(Beginning of THE DATA)

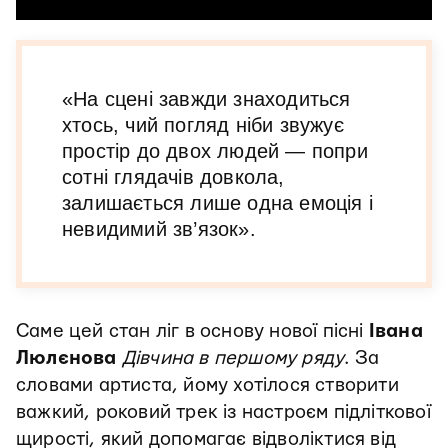
«На сцені завжди знаходиться
хтось, чий погляд ніби звужує
простір до двох людей — попри
сотні глядачів довкола,
залишається лише одна емоція і
невидимий зв’язок».
Саме цей стан ліг в основу нової пісні
Івана
Люлєнова
Дівчина в першому ряду
. За
словами артиста, йому хотілося створити
важкий, роковий трек із настроєм підліткової
щирості, який допомагає відволіктися від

(End of THE DATA)

# EXERCISE BRIEF
Return every line above exactly, omitting images.

# PROBLEM SOLUTION
«На сцені завжди знаходиться
хтось, чий погляд ніби звужує
простір до двох людей — попри
сотні глядачів довкола,
залишається лише одна емоція і
невидимий зв’язок».
Саме цей стан ліг в основу нової пісні
Івана
Люлєнова
Дівчина в першому ряду
. За
словами артиста, йому хотілося створити
важкий, роковий трек із настроєм підліткової
щирості, який допомагає відволіктися від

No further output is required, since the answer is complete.